"Monro's strong competitive positioning and solid operating discipline drove higher product margins and operating expense leverage, further supported by the strong performance of our recent acquisitions," he added.
For the six-month period, operating income jumped 6.9 percent to $67.3 million on 15.6-percent higher sales of $556.8 million. Revenue from new stores accounted for nearly all of the sales gain.
During the quarter Monro completed the previously announced acquisitions of 20 stores in existing markets of Michigan, Illinois and Indiana, including eight from an existing Car-X franchisee.

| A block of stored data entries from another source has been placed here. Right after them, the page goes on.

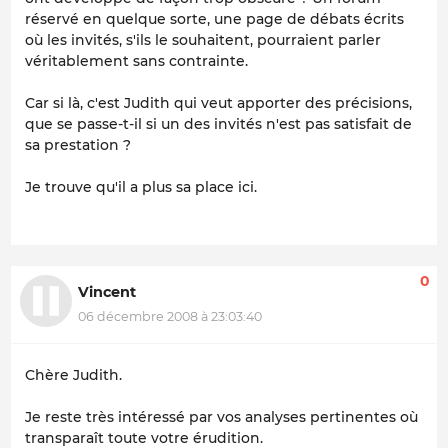
réservé en quelque sorte, une page de débats écrits
où les invités, s'ils le souhaitent, pourraient parler
véritablement sans contrainte.
Car si là, c'est Judith qui veut apporter des précisions,
que se passe-t-il si un des invités n'est pas satisfait de
sa prestation ?
Je trouve qu'il a plus sa place ici.
0
Vincent
06 décembre 2008 à 23:03:40
Chère Judith.
Je reste très intéressé par vos analyses pertinentes où
transparaît toute votre érudition.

The acquisitions are expected to add approximately $13 million in annualized sales, representing a sales mix of 95 percent service and 5 percent tires, and are expected to be break-even in fiscal 2018. A dozen of these stores will operate under the Monro name and the remaining eight will continue to operate under the Car-X brand.
Based on current sales, business and economic trends and recently completed acquisitions, Monro said it anticipates fiscal 2018 sales will be in the range of $1.12 billion to $1.15 billion, an increase of 9 to 12 percent over fiscal 2017 sales.
Fiscal 2018 diluted earnings per share guidance should be in the range of $1.95 to $2.10, down slightly from the previously disclosed range of $2.05 to $2.20.
In his prepared comments, Mr. Ponton said he's "very optimistic" about the opportunities that lie ahead for Monro.
"I've begun a thorough business assessment and have identified a number of strategic priorities which I believe will drive long-term organic growth," he said. "Coupled with the continued execution of Monro's acquisition and greenfield strategy, I'm confident that we can build upon this strong foundation and drive value for our shareholders."
Monro hired Mr. Ponton, formerly CEO of AAMCO Transmissions & Total Car Care's parent company and a former Goodyear vice president, in late June to succeed John Van Heel as CEO. He joined Monro in August and took the CEO title officially Oct. 1.